Relato de Anélice de Azevedo Silva (Dona Cica), filha e esposa de ferroviário.
Cine Rocha
“Eram dois cinemas o Rocha e o Glória. O filme que passava no domingo no Cine Glória, na segunda passava no Cine Rocha.”
Relato de Márcio José Maia Figueiredo, neto de ferroviário.
Carnaval
As tradições de carnaval em Formiga se iniciam entre o final do século 19 e o início do século 20. Por volta da década de 1890, o prefeito José Bernardes de Faria convidou o carnavalesco carioca João Nazário dos Santos para impulsionar e animar o carnaval da cidade. Além de mobilizar o festejo, João Nazário foi um dos percussores do teatro na cidade e compôs diversas obras tocadas pela Corporação Musical São Vicente Férrer. Francisco Fonseca também foi outra pessoa fundamental na composição de músicas carnavalescas, além de ser grande incentivador do carnaval local.
O Carnaval formiguense se tornou um evento de grandes proporções. A princípio, os festejos tinham semelhanças com os blocos cariocas, dada a influência do carnavalesco João Nazário. Ao longo do século 20, os carnavais da cidade foram muito animados. Os blocos e as bandas musicais da cidade se misturavam no carnaval. Muitos músicos da cidade tocavam em mais de uma banda ou bloco durante os festejos.
Os Blocos formiguenses
Os principais blocos e grupos musicais que existiram na cidade foram: Bloco 13 de Maio ou Zé Pereira; Bloco dos Artistas; Bloco Flor de Macaná; Bloco Eletro Jazz; Conjunto Dália Azul; Bloco dos Gatinhos; Conjunto Centenário; e Conjunto Tropi Capri. Além desses blocos há também menção a um bloco formado por membros da Irmandade de Nossa Senhora do Rosário, de nome “Turma do Ra-Ra-Ra”. O Conjunto Dália Azul foi um dos principais e mais tradicionais na cidade. Muitos dos músicos que tocavam no bloco, também, tocavam na Corporação São Vicente de Férrer, como era o caso do trombonista José de Oliveira, conhecido como Maestro Zezinho, que comandava o Dália Azul. Outro nome que comandou o bloco foi o carnavalesco Chico Goião, também grande entusiasta e figura com grande papel de liderança no carnaval de Formiga. O conjunto não se restringia a tocar apenas no carnaval, mas também animava eventos esportivos e políticos.

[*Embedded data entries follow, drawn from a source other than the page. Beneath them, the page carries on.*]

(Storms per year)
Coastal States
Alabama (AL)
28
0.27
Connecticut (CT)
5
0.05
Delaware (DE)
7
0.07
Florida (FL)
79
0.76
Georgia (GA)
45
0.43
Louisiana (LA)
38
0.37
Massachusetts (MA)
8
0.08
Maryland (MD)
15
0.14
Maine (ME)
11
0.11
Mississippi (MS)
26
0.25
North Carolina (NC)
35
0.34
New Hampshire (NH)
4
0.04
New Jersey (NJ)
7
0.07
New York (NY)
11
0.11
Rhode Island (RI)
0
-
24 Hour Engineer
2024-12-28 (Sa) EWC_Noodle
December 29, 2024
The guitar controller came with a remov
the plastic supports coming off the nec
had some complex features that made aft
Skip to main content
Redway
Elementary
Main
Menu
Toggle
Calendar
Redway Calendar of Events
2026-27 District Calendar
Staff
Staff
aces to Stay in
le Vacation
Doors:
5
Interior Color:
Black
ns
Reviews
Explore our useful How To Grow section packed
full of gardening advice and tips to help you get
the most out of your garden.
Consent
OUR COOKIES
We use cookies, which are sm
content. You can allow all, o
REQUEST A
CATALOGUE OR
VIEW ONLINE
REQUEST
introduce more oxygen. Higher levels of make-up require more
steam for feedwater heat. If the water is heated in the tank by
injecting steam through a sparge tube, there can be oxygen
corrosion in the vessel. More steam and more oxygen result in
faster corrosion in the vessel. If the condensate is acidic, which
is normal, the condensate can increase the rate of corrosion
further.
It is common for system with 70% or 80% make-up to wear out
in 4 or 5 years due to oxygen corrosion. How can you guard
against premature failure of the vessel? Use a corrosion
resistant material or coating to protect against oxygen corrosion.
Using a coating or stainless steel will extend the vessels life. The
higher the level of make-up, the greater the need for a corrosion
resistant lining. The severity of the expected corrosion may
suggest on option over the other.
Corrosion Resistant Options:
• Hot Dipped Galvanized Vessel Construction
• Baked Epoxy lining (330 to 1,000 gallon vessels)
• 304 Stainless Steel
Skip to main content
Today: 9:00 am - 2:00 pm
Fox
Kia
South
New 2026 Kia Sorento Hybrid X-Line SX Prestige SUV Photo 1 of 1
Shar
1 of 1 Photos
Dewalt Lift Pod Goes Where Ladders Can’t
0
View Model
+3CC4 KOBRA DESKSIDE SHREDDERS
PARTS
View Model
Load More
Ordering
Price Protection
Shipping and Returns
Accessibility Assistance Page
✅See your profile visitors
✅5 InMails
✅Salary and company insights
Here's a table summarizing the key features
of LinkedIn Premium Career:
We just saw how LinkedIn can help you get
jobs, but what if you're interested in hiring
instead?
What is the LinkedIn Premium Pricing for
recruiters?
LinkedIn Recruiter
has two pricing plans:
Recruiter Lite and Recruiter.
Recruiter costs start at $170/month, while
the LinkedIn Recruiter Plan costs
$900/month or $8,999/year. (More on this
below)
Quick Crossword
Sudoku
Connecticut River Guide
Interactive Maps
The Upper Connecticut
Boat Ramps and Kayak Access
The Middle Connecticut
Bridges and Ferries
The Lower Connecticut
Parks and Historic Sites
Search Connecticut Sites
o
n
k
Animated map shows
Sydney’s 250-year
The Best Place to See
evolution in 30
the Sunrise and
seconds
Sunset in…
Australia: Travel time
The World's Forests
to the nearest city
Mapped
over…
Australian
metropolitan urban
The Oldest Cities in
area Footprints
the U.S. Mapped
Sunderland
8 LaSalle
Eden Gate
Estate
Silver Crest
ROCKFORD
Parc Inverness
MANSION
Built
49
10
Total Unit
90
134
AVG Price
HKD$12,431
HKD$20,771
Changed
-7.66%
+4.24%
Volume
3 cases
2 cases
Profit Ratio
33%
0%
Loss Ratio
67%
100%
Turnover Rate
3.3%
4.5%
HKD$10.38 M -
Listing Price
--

Bailes e desfiles de Carnaval
Nas décadas de 1950 e 1960, além dos tradicionais blocos de carnaval, era muito comum ocorrerem bailes de Carnaval em diversos espaços do município, principalmente em clubes e salões, como o salão do Centro Operário, o espaço da sede da Banda e o Clube Centenário. Todos, sem exceção, podiam fazer parte dessas festas. Havia, contudo, certa divisão de classes entre o público que frequentava os bailes de carnaval: os mais abastados frequentavam os bailes organizados em salões, principalmente o Clube Centenário; já a classe operária e mais pobre frequentava espaços cedidos, alugados ou improvisados para a realização dos bailes. Já por volta de 1970, além dos blocos carnavalescos e grupos musicais, havia, também, desfiles de escolas de samba, como a Unidos do Quinzinho, a Batuqueiros da Alvorada e a Unidos da Rua Nova, que, com o apoio da prefeitura, contavam com premiações em dinheiro para diversas categorias.
Depoimentos
“A turma do Rá-Ra-Rá se caracterizava como a turma de ‘congadeiros’, mas vinham com o rosto pintado. Eram congadeiros com uma mistura de carnaval: vinham tocando violões e caixas de percussão… jamais entendi aquela manifestação. Saíam durante os três dias de carnaval, abordando, geralmente, um estabelecimento comercial, onde cantavam inicialmente o seguinte versinho: ‘Chegou a turma do Ra-Ra-Ra; se você não me dá, Deus vai te castigá’ – e logo em seguida, pediam esmolas. Por estas minhas andanças pelo país, somente aqui em Formiga presenciei essa manifestação, e quem comandava este pessoal e o Crespim.”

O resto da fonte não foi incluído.